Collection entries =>
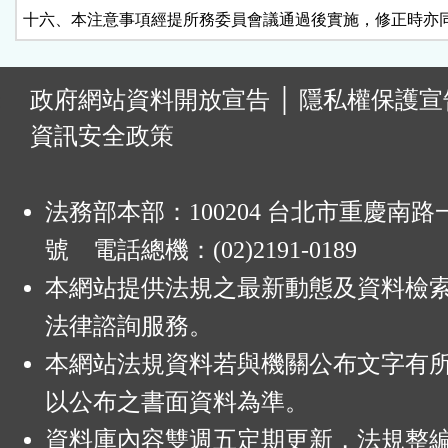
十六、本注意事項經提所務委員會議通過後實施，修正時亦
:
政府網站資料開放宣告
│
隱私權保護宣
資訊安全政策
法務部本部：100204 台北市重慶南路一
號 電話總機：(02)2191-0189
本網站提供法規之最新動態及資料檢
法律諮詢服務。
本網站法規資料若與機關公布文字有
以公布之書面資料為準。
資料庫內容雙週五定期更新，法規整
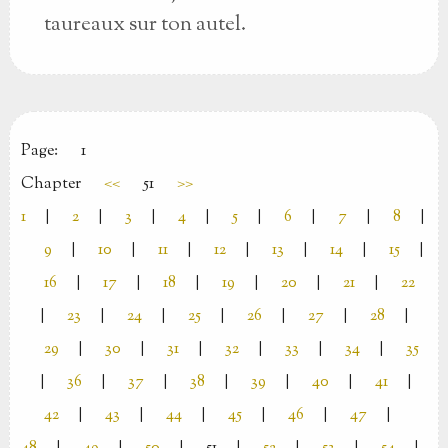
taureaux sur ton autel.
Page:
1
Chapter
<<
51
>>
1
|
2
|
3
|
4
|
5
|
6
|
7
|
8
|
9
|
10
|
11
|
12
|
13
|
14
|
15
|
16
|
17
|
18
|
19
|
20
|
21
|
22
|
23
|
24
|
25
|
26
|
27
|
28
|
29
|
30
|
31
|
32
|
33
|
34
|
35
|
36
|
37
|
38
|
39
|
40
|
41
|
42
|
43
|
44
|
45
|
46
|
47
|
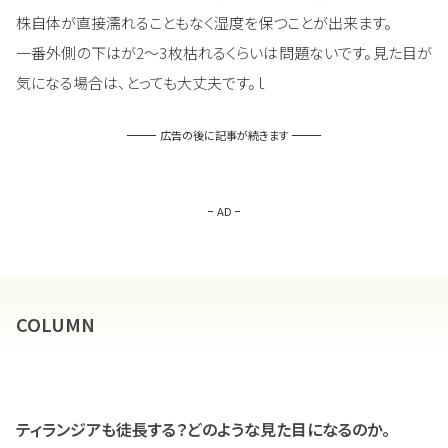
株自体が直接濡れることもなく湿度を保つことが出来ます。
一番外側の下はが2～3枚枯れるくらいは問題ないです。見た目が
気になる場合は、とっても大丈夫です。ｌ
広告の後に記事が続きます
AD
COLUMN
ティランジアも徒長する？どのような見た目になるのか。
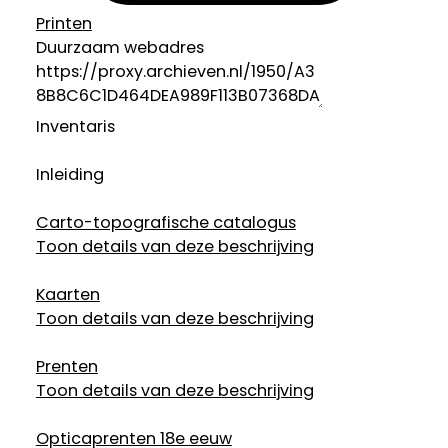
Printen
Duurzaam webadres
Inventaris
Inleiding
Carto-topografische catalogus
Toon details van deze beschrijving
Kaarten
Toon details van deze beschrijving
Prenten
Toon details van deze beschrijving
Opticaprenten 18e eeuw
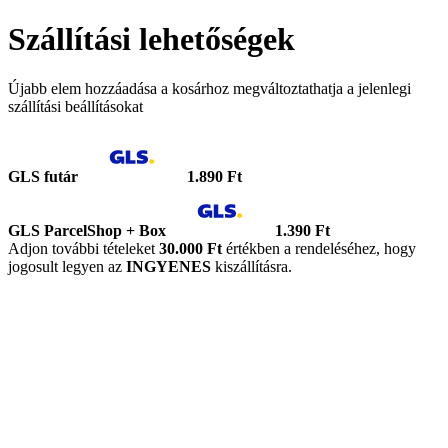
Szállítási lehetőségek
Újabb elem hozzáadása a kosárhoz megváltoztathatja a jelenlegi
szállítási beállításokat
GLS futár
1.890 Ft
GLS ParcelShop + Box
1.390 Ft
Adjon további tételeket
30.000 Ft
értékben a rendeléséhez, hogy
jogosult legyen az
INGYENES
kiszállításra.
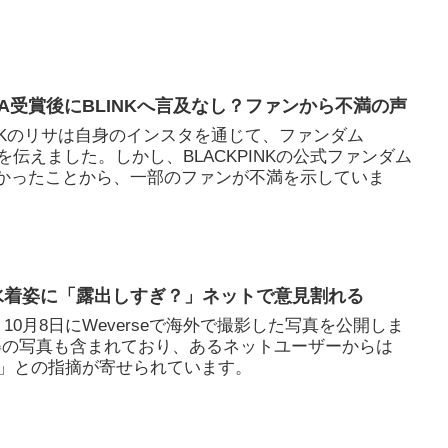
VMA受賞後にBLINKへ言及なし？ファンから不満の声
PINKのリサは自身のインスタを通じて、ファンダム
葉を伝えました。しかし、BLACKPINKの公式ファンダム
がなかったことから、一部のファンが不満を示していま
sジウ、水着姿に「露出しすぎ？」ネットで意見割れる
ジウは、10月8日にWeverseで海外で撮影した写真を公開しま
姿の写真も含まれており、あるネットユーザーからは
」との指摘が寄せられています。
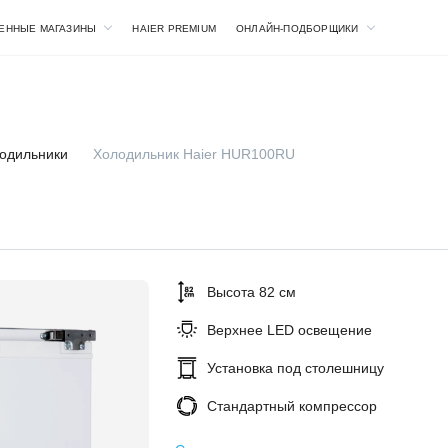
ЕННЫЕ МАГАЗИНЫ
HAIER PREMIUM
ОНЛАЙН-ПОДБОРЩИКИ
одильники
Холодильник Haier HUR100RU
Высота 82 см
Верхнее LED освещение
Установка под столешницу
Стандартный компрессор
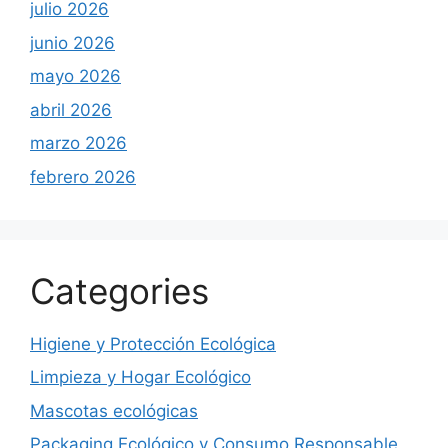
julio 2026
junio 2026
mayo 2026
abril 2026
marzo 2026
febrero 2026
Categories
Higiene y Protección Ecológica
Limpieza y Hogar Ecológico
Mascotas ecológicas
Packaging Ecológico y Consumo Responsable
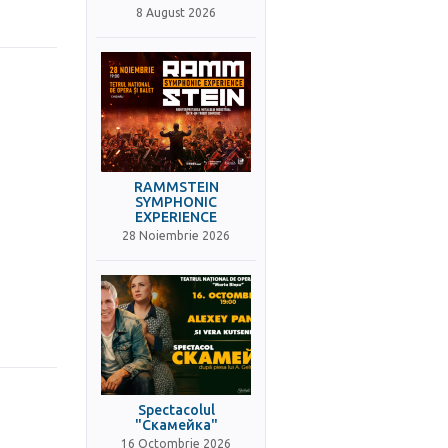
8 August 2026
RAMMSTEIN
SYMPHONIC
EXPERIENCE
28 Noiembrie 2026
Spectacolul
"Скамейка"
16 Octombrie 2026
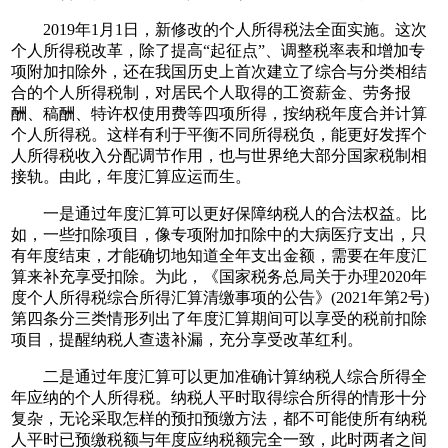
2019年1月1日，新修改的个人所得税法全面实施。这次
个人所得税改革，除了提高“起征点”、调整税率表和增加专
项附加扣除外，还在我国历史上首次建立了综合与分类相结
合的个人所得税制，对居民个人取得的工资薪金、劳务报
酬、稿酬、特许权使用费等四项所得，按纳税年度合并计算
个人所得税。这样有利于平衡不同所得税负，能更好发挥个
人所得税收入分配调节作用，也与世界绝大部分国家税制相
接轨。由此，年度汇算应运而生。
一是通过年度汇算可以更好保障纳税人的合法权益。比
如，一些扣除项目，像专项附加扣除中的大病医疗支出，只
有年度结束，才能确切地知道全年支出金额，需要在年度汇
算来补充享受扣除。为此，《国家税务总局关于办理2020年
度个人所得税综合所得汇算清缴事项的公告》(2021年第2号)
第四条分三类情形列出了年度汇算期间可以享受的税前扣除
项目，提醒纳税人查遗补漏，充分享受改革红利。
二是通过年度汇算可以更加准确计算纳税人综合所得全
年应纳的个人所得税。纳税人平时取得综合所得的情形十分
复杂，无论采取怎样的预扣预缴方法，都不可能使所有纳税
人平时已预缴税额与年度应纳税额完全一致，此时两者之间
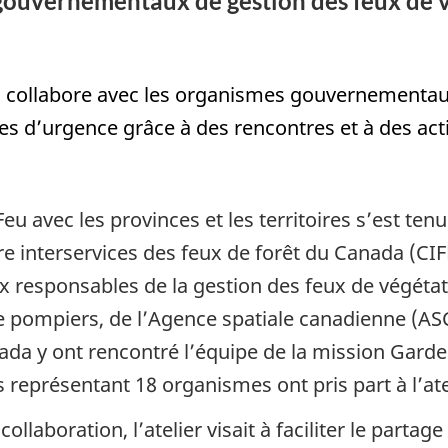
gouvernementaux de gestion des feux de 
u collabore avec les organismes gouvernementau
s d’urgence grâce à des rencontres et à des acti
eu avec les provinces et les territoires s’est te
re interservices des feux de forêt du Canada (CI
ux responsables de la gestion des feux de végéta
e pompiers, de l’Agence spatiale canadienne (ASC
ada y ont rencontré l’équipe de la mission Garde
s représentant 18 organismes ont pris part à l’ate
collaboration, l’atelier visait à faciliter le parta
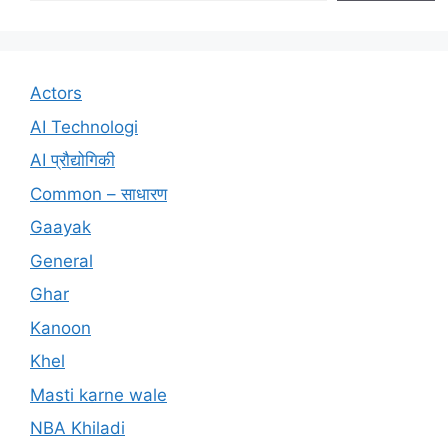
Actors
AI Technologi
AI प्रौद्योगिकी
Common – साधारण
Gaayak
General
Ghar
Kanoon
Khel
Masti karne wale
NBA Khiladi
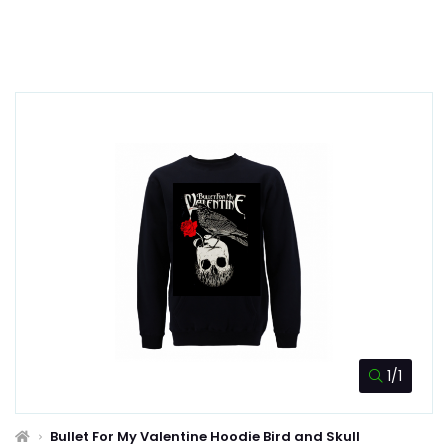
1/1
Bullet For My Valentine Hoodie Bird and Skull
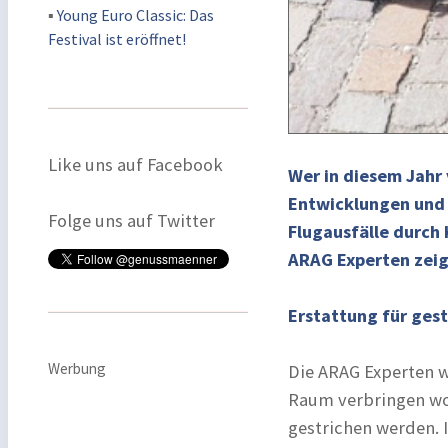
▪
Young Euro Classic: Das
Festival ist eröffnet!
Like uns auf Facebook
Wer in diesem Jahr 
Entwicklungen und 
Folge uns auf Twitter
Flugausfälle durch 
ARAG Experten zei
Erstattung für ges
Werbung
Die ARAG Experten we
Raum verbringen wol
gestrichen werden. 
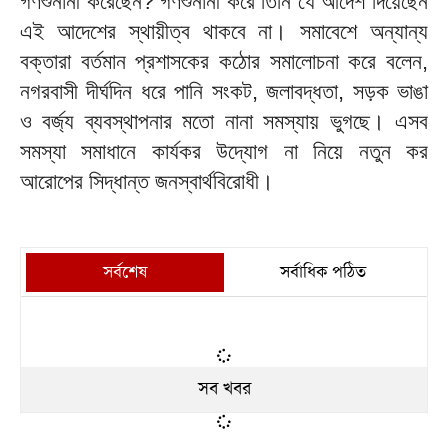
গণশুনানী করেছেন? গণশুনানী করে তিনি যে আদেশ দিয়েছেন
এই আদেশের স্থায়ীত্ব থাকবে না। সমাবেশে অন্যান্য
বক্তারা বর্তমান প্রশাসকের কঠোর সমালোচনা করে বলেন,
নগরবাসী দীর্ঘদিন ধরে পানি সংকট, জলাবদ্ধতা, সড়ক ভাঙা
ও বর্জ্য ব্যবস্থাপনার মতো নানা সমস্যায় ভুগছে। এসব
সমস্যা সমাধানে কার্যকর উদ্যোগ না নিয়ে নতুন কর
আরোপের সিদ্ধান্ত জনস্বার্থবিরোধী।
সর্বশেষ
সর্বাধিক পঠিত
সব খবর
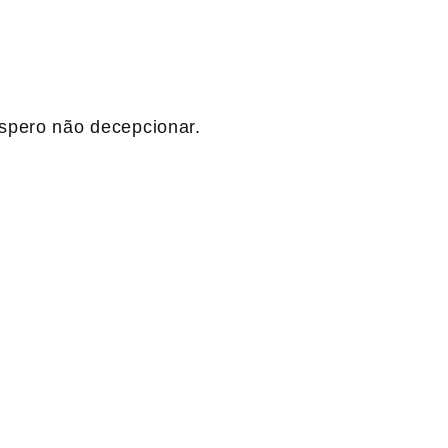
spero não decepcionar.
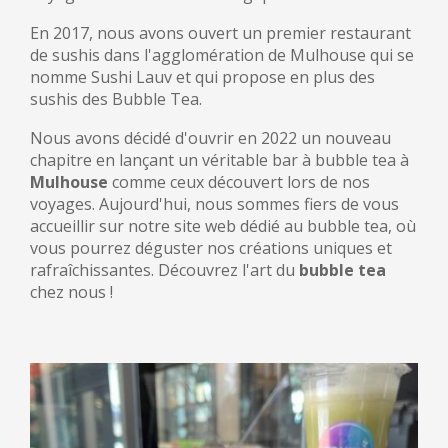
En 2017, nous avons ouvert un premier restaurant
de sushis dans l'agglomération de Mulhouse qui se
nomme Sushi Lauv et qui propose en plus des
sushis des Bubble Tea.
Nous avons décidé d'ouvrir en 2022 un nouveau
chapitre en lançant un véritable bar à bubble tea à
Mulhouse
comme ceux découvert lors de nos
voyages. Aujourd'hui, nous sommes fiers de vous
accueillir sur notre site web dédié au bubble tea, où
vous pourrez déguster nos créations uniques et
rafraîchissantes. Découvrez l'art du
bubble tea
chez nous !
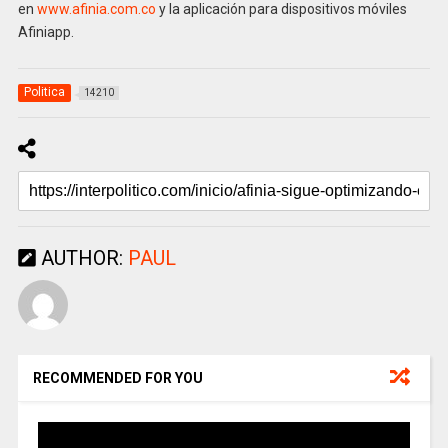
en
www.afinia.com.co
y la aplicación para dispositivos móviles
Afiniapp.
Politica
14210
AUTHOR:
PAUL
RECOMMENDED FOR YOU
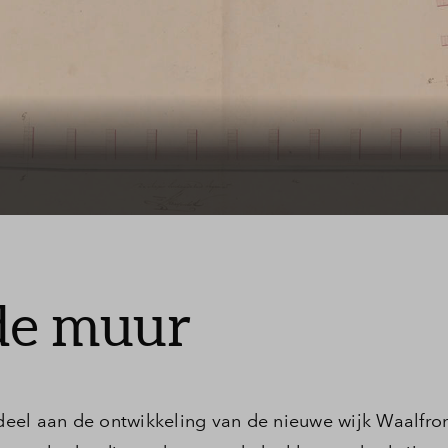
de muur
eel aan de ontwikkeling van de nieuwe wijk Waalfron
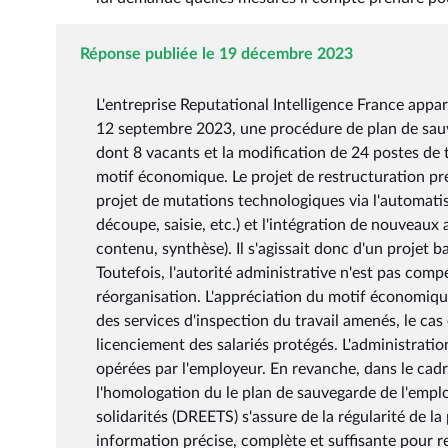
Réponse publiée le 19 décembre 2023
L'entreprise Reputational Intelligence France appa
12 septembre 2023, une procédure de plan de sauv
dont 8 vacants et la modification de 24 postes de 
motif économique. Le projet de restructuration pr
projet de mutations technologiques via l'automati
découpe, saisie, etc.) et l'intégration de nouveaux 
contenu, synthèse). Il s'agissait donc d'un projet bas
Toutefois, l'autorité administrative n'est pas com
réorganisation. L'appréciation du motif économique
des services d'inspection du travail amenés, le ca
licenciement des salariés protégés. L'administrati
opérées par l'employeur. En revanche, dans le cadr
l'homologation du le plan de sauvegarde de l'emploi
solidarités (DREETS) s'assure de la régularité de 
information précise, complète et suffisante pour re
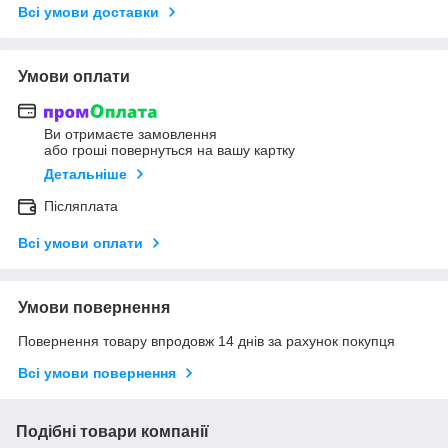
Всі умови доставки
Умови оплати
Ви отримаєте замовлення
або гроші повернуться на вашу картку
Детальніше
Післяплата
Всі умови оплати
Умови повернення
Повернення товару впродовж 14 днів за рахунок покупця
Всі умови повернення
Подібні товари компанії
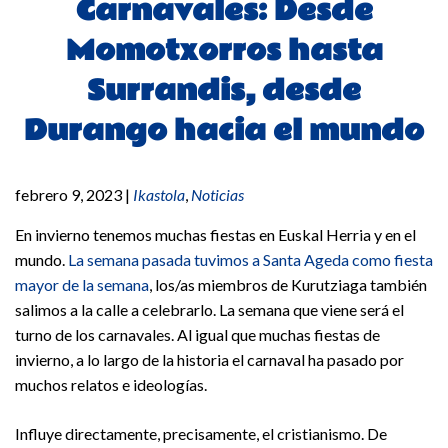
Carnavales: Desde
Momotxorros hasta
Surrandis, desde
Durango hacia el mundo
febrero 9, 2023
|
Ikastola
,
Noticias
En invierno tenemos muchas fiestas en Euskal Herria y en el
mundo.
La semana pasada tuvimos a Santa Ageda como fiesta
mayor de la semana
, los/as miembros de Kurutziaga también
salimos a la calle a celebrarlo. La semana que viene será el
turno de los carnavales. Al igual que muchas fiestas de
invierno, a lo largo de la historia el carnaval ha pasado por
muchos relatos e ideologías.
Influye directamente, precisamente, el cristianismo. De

WHAT IS BEING ASKED =>
Every line from the first line of the entries above through the line with "第四条分三类情形列出了年度汇算期间可以享受的税前扣除" must be repeated exactly, and pictures must not be.

EXERCISE OUTPUT =>
十六、本注意事項經提所務委員會議通過後實施，修正時亦
:
政府網站資料開放宣告
│
隱私權保護宣
資訊安全政策
法務部本部：100204 台北市重慶南路一
號 電話總機：(02)2191-0189
本網站提供法規之最新動態及資料檢
法律諮詢服務。
本網站法規資料若與機關公布文字有
以公布之書面資料為準。
資料庫內容雙週五定期更新，法規整
taureaux sur ton autel.
Page:
1
Chapter
<<
51
>>
1
|
2
|
3
|
4
|
5
|
6
|
7
|
8
|
9
|
10
|
11
|
12
|
13
|
14
|
15
|
16
|
17
|
18
|
19
|
20
|
21
|
22
|
23
|
24
|
25
|
26
|
27
|
28
|
29
|
30
|
31
|
32
|
33
|
34
|
35
|
36
|
37
|
38
|
39
|
40
|
41
|
42
|
43
|
44
|
45
|
46
|
47
|
株自体が直接濡れることもなく湿度を保つことが出来ます。
一番外側の下はが2～3枚枯れるくらいは問題ないです。見た目が
気になる場合は、とっても大丈夫です。ｌ
広告の後に記事が続きます
AD
COLUMN
ティランジアも徒長する？どのような見た目になるのか。
Printen
Duurzaam webadres
Inventaris
Inleiding
Carto-topografische catalogus
Toon details van deze beschrijving
Kaarten
Toon details van deze beschrijving
Prenten
Toon details van deze beschrijving
Opticaprenten 18e eeuw
Szállítási lehetőségek
Újabb elem hozzáadása a kosárhoz megváltoztathatja a jelenlegi
szállítási beállításokat
GLS futár
1.890 Ft
GLS ParcelShop + Box
1.390 Ft
Adjon további tételeket
30.000 Ft
értékben a rendeléséhez, hogy
jogosult legyen az
INGYENES
kiszállításra.
VMA受賞後にBLINKへ言及なし？ファンから不満の声
PINKのリサは自身のインスタを通じて、ファンダム
葉を伝えました。しかし、BLACKPINKの公式ファンダム
がなかったことから、一部のファンが不満を示していま
sジウ、水着姿に「露出しすぎ？」ネットで意見割れる
ジウは、10月8日にWeverseで海外で撮影した写真を公開しま
姿の写真も含まれており、あるネットユーザーからは
」との指摘が寄せられています。
ЕННЫЕ МАГАЗИНЫ
HAIER PREMIUM
ОНЛАЙН-ПОДБОРЩИКИ
одильники
Холодильник Haier HUR100RU
Высота 82 см
Верхнее LED освещение
Установка под столешницу
Стандартный компрессор
julio 2026
junio 2026
mayo 2026
abril 2026
marzo 2026
febrero 2026
Categories
Higiene y Protección Ecológica
Limpieza y Hogar Ecológico
Mascotas ecológicas
Packaging Ecológico y Consumo Responsable
8 August 2026
RAMMSTEIN
SYMPHONIC
EXPERIENCE
28 Noiembrie 2026
Spectacolul
"Скамейка"
16 Octombrie 2026
2019年1月1日，新修改的个人所得税法全面实施。这次
个人所得税改革，除了提高“起征点”、调整税率表和增加专
项附加扣除外，还在我国历史上首次建立了综合与分类相结
合的个人所得税制，对居民个人取得的工资薪金、劳务报
酬、稿酬、特许权使用费等四项所得，按纳税年度合并计算
个人所得税。这样有利于平衡不同所得税负，能更好发挥个
人所得税收入分配调节作用，也与世界绝大部分国家税制相
接轨。由此，年度汇算应运而生。
一是通过年度汇算可以更好保障纳税人的合法权益。比
如，一些扣除项目，像专项附加扣除中的大病医疗支出，只
有年度结束，才能确切地知道全年支出金额，需要在年度汇
算来补充享受扣除。为此，《国家税务总局关于办理2020年
度个人所得税综合所得汇算清缴事项的公告》(2021年第2号)
第四条分三类情形列出了年度汇算期间可以享受的税前扣除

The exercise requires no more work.